Les six autres sont concrètes et font échos aux revendications syndicales. Certaines ont été émises lors des états généraux de l’agriculture en 2015.
Mais l’overdose normative dénoncée par les sénateurs résulte en partie de la méconnaissance des processus contre lesquels les normes imposées sont tentées de combattre. Et comme les résultats attendus ne sont pas aux rendez-vous, les autorités redoublent alors de mesures pas pour autant plus efficaces.
La maitrise des taux de nitrates est l’exemple flagrant de cette escalade normative. Depuis plusieurs années, les recherches conduites sur les mécanismes de lessivage des sols ont montré que les capacités de rétention des sols en minéraux (NPK) sont sous-estimées. Leur écoulement dans les nappes phréatiques est plus lent et plus compliqué que prévu. Aussi, la baisse des quantités d’engrais épandues ne se traduit pas systématiquement par des diminutions de taux de nitrates.
C’est pourquoi le bilan des programmes de mises aux normes des exploitations est plutôt décevant. Ils ont été mis en place il y a plus de 20 ans sans réelle connaissance des mécanismes de réduction des taux de nitrates dans le sol.
Proposition n° 1 : Faire adopter un plan de simplification par le Conseil supérieur d’orientation de l’économie agricole et agroalimentaire, avec des objectifs chiffrés. Rendre le plan de simplification opposable aux autres ministères.
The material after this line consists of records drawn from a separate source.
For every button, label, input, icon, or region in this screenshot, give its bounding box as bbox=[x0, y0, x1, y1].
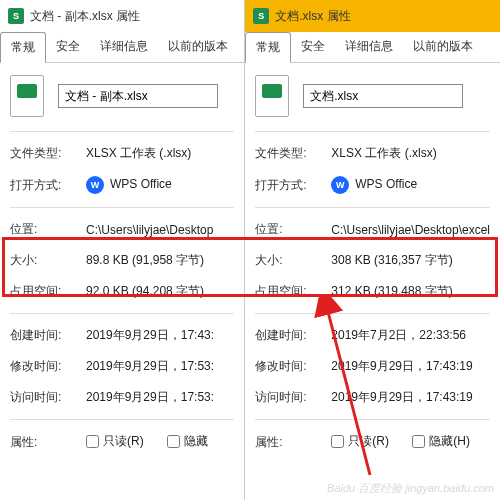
label-filetype: 文件类型: bbox=[10, 145, 86, 162]
divider bbox=[10, 419, 234, 420]
openwith-text: WPS Office bbox=[110, 177, 172, 191]
label-sizeondisk: 占用空间: bbox=[10, 283, 86, 300]
content: 文件类型: XLSX 工作表 (.xlsx) 打开方式: WWPS Office… bbox=[0, 63, 244, 500]
value-accessed: 2019年9月29日，17:53: bbox=[86, 389, 234, 406]
tab-previous-versions[interactable]: 以前的版本 bbox=[403, 32, 483, 62]
divider bbox=[255, 313, 490, 314]
window-title: 文档.xlsx 属性 bbox=[275, 8, 350, 25]
titlebar[interactable]: S 文档 - 副本.xlsx 属性 bbox=[0, 0, 244, 32]
wps-icon: W bbox=[331, 176, 349, 194]
openwith-text: WPS Office bbox=[355, 177, 417, 191]
label-attributes: 属性: bbox=[255, 434, 331, 451]
divider bbox=[255, 207, 490, 208]
readonly-text: 只读(R) bbox=[103, 433, 144, 450]
value-created: 2019年9月29日，17:43: bbox=[86, 327, 234, 344]
label-sizeondisk: 占用空间: bbox=[255, 283, 331, 300]
filename-input[interactable] bbox=[58, 84, 218, 108]
label-size: 大小: bbox=[255, 252, 331, 269]
label-location: 位置: bbox=[10, 221, 86, 238]
label-attributes: 属性: bbox=[10, 434, 86, 451]
content: 文件类型: XLSX 工作表 (.xlsx) 打开方式: WWPS Office… bbox=[245, 63, 500, 500]
value-filetype: XLSX 工作表 (.xlsx) bbox=[86, 145, 234, 162]
tabs: 常规 安全 详细信息 以前的版本 bbox=[0, 32, 244, 63]
value-size: 308 KB (316,357 字节) bbox=[331, 252, 490, 269]
value-location: C:\Users\lilyjae\Desktop\excel bbox=[331, 223, 490, 237]
value-size: 89.8 KB (91,958 字节) bbox=[86, 252, 234, 269]
value-modified: 2019年9月29日，17:43:19 bbox=[331, 358, 490, 375]
tab-general[interactable]: 常规 bbox=[0, 32, 46, 63]
value-created: 2019年7月2日，22:33:56 bbox=[331, 327, 490, 344]
excel-icon: S bbox=[8, 8, 24, 24]
label-created: 创建时间: bbox=[255, 327, 331, 344]
divider bbox=[10, 313, 234, 314]
label-openwith: 打开方式: bbox=[255, 177, 331, 194]
value-sizeondisk: 92.0 KB (94,208 字节) bbox=[86, 283, 234, 300]
file-icon bbox=[10, 75, 44, 117]
label-modified: 修改时间: bbox=[255, 358, 331, 375]
label-created: 创建时间: bbox=[10, 327, 86, 344]
window-title: 文档 - 副本.xlsx 属性 bbox=[30, 8, 140, 25]
hidden-text: 隐藏 bbox=[184, 433, 208, 450]
label-location: 位置: bbox=[255, 221, 331, 238]
label-modified: 修改时间: bbox=[10, 358, 86, 375]
checkbox-readonly[interactable]: 只读(R) bbox=[86, 433, 144, 450]
tab-details[interactable]: 详细信息 bbox=[335, 32, 403, 62]
tab-security[interactable]: 安全 bbox=[46, 32, 90, 62]
value-filetype: XLSX 工作表 (.xlsx) bbox=[331, 145, 490, 162]
file-icon bbox=[255, 75, 289, 117]
tab-previous-versions[interactable]: 以前的版本 bbox=[158, 32, 238, 62]
value-openwith: WWPS Office bbox=[86, 176, 234, 194]
titlebar[interactable]: S 文档.xlsx 属性 bbox=[245, 0, 500, 32]
checkbox-readonly[interactable]: 只读(R) bbox=[331, 433, 389, 450]
checkbox-hidden[interactable]: 隐藏(H) bbox=[412, 433, 470, 450]
tab-security[interactable]: 安全 bbox=[291, 32, 335, 62]
value-location: C:\Users\lilyjae\Desktop bbox=[86, 223, 234, 237]
properties-dialog-right: S 文档.xlsx 属性 常规 安全 详细信息 以前的版本 文件类型: XLSX… bbox=[245, 0, 500, 500]
readonly-text: 只读(R) bbox=[348, 433, 389, 450]
divider bbox=[10, 131, 234, 132]
filename-input[interactable] bbox=[303, 84, 463, 108]
wps-icon: W bbox=[86, 176, 104, 194]
label-filetype: 文件类型: bbox=[255, 145, 331, 162]
tab-details[interactable]: 详细信息 bbox=[90, 32, 158, 62]
checkbox-hidden[interactable]: 隐藏 bbox=[167, 433, 208, 450]
label-accessed: 访问时间: bbox=[255, 389, 331, 406]
label-size: 大小: bbox=[10, 252, 86, 269]
divider bbox=[255, 419, 490, 420]
tab-general[interactable]: 常规 bbox=[245, 32, 291, 63]
hidden-text: 隐藏(H) bbox=[429, 433, 470, 450]
tabs: 常规 安全 详细信息 以前的版本 bbox=[245, 32, 500, 63]
value-openwith: WWPS Office bbox=[331, 176, 490, 194]
label-openwith: 打开方式: bbox=[10, 177, 86, 194]
divider bbox=[10, 207, 234, 208]
label-accessed: 访问时间: bbox=[10, 389, 86, 406]
value-sizeondisk: 312 KB (319,488 字节) bbox=[331, 283, 490, 300]
value-modified: 2019年9月29日，17:53: bbox=[86, 358, 234, 375]
excel-icon: S bbox=[253, 8, 269, 24]
value-accessed: 2019年9月29日，17:43:19 bbox=[331, 389, 490, 406]
divider bbox=[255, 131, 490, 132]
properties-dialog-left: S 文档 - 副本.xlsx 属性 常规 安全 详细信息 以前的版本 文件类型:… bbox=[0, 0, 245, 500]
Rendre compte une fois par an devant le Parlement.
Proposition n° 2 : organiser l’association systématique de la profession agricole lors de l’élaboration de normes pilotées par d’autres ministères que le ministère de l’agriculture, mais qui peuvent avoir un impact sur le secteur agricole.
Proposition n° 3 : faire une analyse d’impact économique systématique sur l’agriculture des nouvelles normes.
Proposition n° 4 : pour les normes prises en application de textes communautaires, mettre en place un contrôle approfondi de la sur ou sous-transposition et s’interdire réellement de sur-transposer.
Proposition n° 5 : proposer un accompagnement lors de la mise en place des nouvelles normes, en orientant les personnels des services déconcentrés de l’État et des chambres d’agriculture vers ces missions.
Proposition n° 6 : développer l’expérimentation des normes avant généralisation.
Proposition n° 7 : faire évoluer les contrôles en agriculture.
Proposition n° 8 : mettre en place une évaluation ex-post des normes agricoles dans un délai de 3 à 5 ans après leur mise en oeuvre et abroger les dispositions ayant un effet négatif ou insuffisant par rapport aux objectifs initiaux.
Proposition n° 9 : faire appliquer le principe voulant qu’une norme agricole créée doit être « gagée » par une norme abrogée.
Proposition n° 10 : faire évoluer les règles de la PAC pour donner une tolérance sur les calculs de surface.
Proposition n° 11 : assouplir les règles en matière de prairies permanentes.
Proposition n° 12 : aligner les exigences en matière d’études d’impact des installations classées agricoles sur le droit européen.
Proposition n° 13 : imposer à l’administration un délai d’instruction pour les installations classées, tout dépassement de délai valant approbation.
Proposition n° 14 : faciliter la mise en place de retenues collinaires.
Proposition n° 15 : différer pour l’agriculture la mise en place du compte pénibilité et la complémentaire santé.
Proposition n° 16 : allègement des plans d’épandage, sans référence à la parcelle.